Trying a new calling of Cambridge Minor

For quarters of Cambridge Minor I usually call three wrongs, three homes for the short block, giving 600 and a quarter peal length of 1320. Many people prefer to call something slightly shorter, and one well-known calling for a 576 is to call the tenor 4ths, wrong, home, 4ths, wrong, three times. The way this works is that calling wrong then home swaps two adjacent pairs of bells in the coursing order (from 5324 to 3542) and calling 4ths swaps the first pair with the second pair (from 5324 to 2453). So inserting call at 4ths before and after the wrong and home sequence gets to the same place overall. Because the tenor never rings 3rd place bell, there are six leads missing in comparison with the standard 720, so the length is 144 changes shorter, i.e. 576.

The slightly disconcerting aspect of this calling, especially when ringing handbells, is that between the home and the 4ths, the tenors are coursing the wrong way round. They don't get to the back together, so there are no backstroke 65s, but it feels unusual.

This morning Tina and I attempted a quarter of Cambridge with Julia, in Ringing Room, and I decided to call this 576. Unfortunately we didn't get the quarter. We rang the 720 very well, and then in the second part of the 576, I made a trip with the 5th just before the lead end with the bob at home. The 5th was doing 3-4 places up, but it didn't make 4ths the second time, and I found myself coming together at the back. I knew I was doing something wrong, then realised that I shouldn't be together at the home, called the bob late, forgot everything about what the 5th should have been doing (making the bob to go into the lead of coursing the wrong way round), and said stand.

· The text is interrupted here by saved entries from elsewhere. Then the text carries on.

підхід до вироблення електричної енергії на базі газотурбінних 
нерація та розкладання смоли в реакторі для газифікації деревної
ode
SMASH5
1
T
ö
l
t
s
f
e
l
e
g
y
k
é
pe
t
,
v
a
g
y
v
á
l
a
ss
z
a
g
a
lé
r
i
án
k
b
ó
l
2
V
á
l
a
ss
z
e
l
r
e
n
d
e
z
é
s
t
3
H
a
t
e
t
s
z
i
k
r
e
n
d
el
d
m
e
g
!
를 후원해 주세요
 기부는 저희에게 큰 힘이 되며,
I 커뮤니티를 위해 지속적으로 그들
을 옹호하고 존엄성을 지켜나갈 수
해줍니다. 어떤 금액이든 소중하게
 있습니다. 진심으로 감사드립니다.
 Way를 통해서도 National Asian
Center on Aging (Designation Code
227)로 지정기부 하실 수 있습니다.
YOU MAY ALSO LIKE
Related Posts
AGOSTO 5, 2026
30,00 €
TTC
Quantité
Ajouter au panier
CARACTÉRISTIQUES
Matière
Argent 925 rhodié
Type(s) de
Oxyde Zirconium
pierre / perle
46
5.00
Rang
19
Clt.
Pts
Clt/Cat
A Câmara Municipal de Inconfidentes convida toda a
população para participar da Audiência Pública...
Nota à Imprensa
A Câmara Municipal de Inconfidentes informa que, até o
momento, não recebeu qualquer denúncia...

So that was disappointing. What I find difficult about minor is that it's all so fast, the lead ends come up so quickly, and if I'm lost I find it very difficult to recover. I need to remember to pay more attention when approaching a bob.

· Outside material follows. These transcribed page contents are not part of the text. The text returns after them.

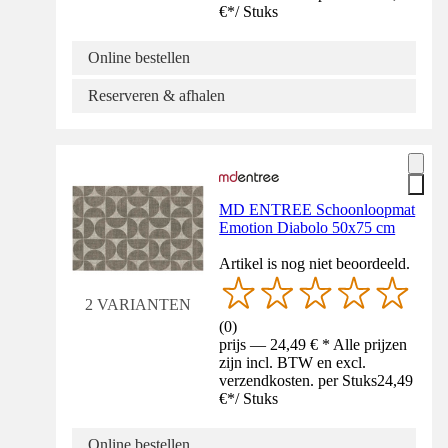
€
*
/
Stuks
Online bestellen
Reserveren & afhalen
MD ENTREE Schoonloopmat
Emotion Diabolo 50x75 cm
Artikel is nog niet beoordeeld.
2 VARIANTEN
(
0
)
prijs — 24,49 € * Alle prijzen
zijn incl. BTW en excl.
verzendkosten. per Stuks
24,49
€
*
/
Stuks
Online bestellen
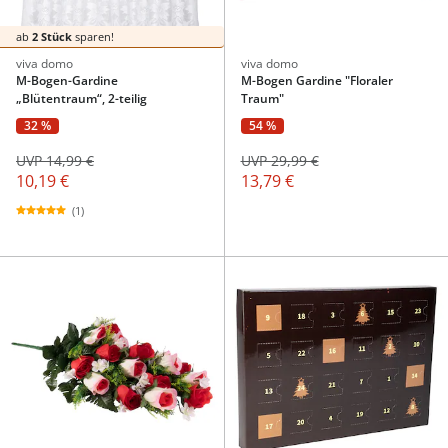
ab
2 Stück
sparen!
viva domo
viva domo
M-Bogen-Gardine
M-Bogen Gardine "Floraler
„Blütentraum“, 2-teilig
Traum"
32 %
54 %
UVP 14,99 €
UVP 29,99 €
10,19 €
13,79 €
(1)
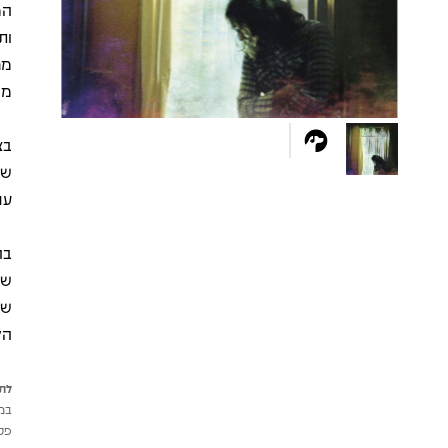
המ
ות
מר
ממ
עם
שמ
הל
לתש
במי
פטי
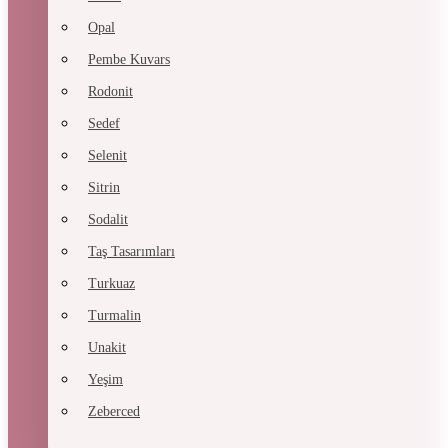
Opal
Pembe Kuvars
Rodonit
Sedef
Selenit
Sitrin
Sodalit
Taş Tasarımları
Turkuaz
Turmalin
Unakit
Yeşim
Zeberced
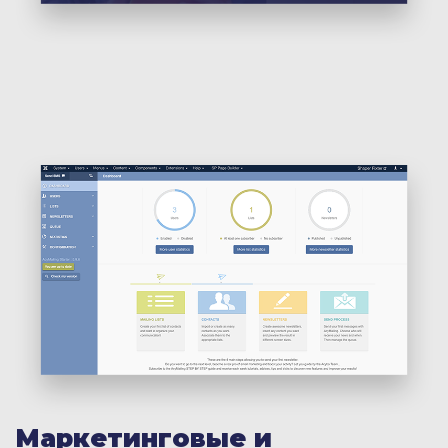
Маркетинговые и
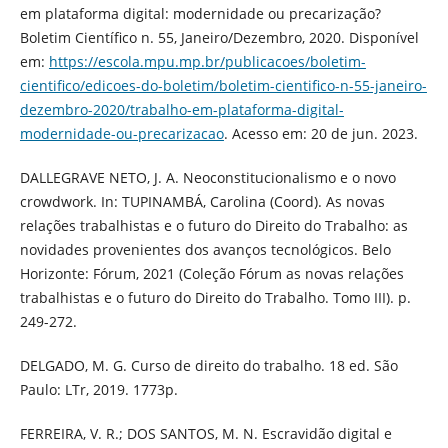
em plataforma digital: modernidade ou precarização?
Boletim Científico n. 55, Janeiro/Dezembro, 2020. Disponível
em:
https://escola.mpu.mp.br/publicacoes/boletim-
cientifico/edicoes-do-boletim/boletim-cientifico-n-55-janeiro-
dezembro-2020/trabalho-em-plataforma-digital-
modernidade-ou-precarizacao
. Acesso em: 20 de jun. 2023.
DALLEGRAVE NETO, J. A. Neoconstitucionalismo e o novo
crowdwork. In: TUPINAMBÁ, Carolina (Coord). As novas
relações trabalhistas e o futuro do Direito do Trabalho: as
novidades provenientes dos avanços tecnológicos. Belo
Horizonte: Fórum, 2021 (Coleção Fórum as novas relações
trabalhistas e o futuro do Direito do Trabalho. Tomo III). p.
249-272.
DELGADO, M. G. Curso de direito do trabalho. 18 ed. São
Paulo: LTr, 2019. 1773p.
FERREIRA, V. R.; DOS SANTOS, M. N. Escravidão digital e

While chatting to my Dad, I mentioned coming unstuck with 4ths W H 4ths W, and he said "Why don't you just call twice 4ths and home, three times? It's much easier." He's right, of course. So then I decided to change my suggested calling for a 576 in volume 2 of Change-Ringing on Handbells, went into the file, and found that I had already written about twice 4ths and home, and not the more complicated calling!